Je vous crois trop accoutumés à réfléchir, pour qu'il ne vous soit pas arrivé souvent de méditer sur le bourreau. Qu'est-ce donc que cet être inexplicable qui a préféré à tous les métiers agréables, lucratifs, honnêtes et même honorables, qui se présentent en foule à la force ou à la dextérité humaine, celui de tourmenter et de mettre à mort ses semblables? Cette tête, ce cœur, sont-ils faits comme les nôtres ? ne contiennent-ils rien de particulier et d'étranger à notre nature? Pour moi, je n'en sais pas douter.

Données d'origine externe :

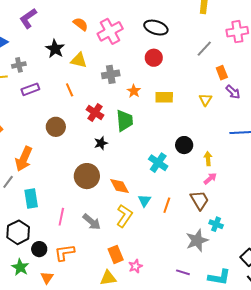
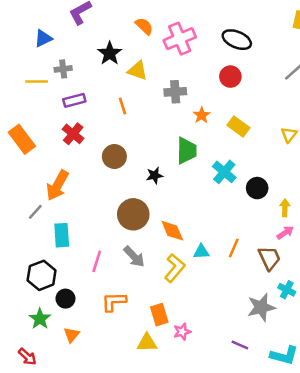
yellow rectangle: (164, 97) -> (238, 127), turned 30
red cross: (95, 112) -> (73, 134), moved
brown circle: (56, 127) -> (114, 157), moved
cyan cross: (158, 163) -> (224, 172), moved
cyan triangle: (144, 201) -> (201, 252), turned 48
orange line: (167, 205) -> (234, 248), moved
gray arrow: (92, 222) -> (134, 257), moved
orange L-shape: (64, 253) -> (114, 302), moved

Il est fait comme nous extérieurement; il naît comme nous; mais c'est un être extraordinaire, et pour qu'il existe dans la famille humaine il faut un décret particulier, un FIAT de la puissance créatrice. Il est créé comme un monde. Voyez ce qu'il est dans l'opinion des hommes, et comprenez, si vous pouvez, comment il peut ignorer cette opinion ou l'affronter! A peine l'autorité a-t-elle désigné sa demeure, à peine en a-t-il pris possession que les autres habitations reculent, jusqu'à ce qu'elles ne voient plus la sienne. C'est au milieu de cette solitude et de cette espèce de vide formé autour de lui qu'il vit seul avec sa

(1) Lettres et op., t. I, p. 503 et 504.

femelle et ses petits, qui lui font connaître la voix de l'homme: sans eux il n'en connaîtrait que les gémissements...... Un signal lugubre est donné; un ministre abject de la justice vient frapper à sa porte et l'avertir qu'on a besoin de lui : il part; il arrive sur une place publique couverte d'une foule pressée et palpitante. On lui jette un empoisonneur, un parricide, un sacrilége: il le saisit, il l'étend, il le lie sur une croix horizontale, il lève le bras: alors il se fait un silence horrible, et l'on n'entend plus que le cri des os, qui éclatent sous la barre, et les hurlements de la victime. Il la détache ; il la porte sur une roue: les membres fracassés s'enlacent dans les rayons; la tête pend; les cheveux se hérissent, et la bouche, ouverte comme une fournaise, n'envoie plus par intervalle qu'un petit nombre de paroles sanglantes qui appellent la mort. Il a fini : le cœur lui bat, mais c'est de joie ; il s'applaudit, il dit dans son cœur : Nul ne roue mieux que moi. Il descend; il tend sa main souillée de sang, et la justice y jette de loin quelques pièces d'or qu'il emporte à travers une double haie d'hommes écartés par l'horreur. Il se met à table et il mange; au lit ensuite, et il dort. Et le lendemain, en s'éveillant, il songe à tout autre chose qu'à ce qu'il a fait la veille. Est-ce un homme? Oui: Dieu le reçoit dans ses temples et lui permet de prier. Il n'est pas criminel; cependant aucune langue ne consent à dire, par exemple, qu'il est vertueux, qu'il est honnête homme,qu'il est estimable, etc. Nul éloge moral ne peut lui convenir, car tous supposent des rapports avec les hommes, et il n'en a point.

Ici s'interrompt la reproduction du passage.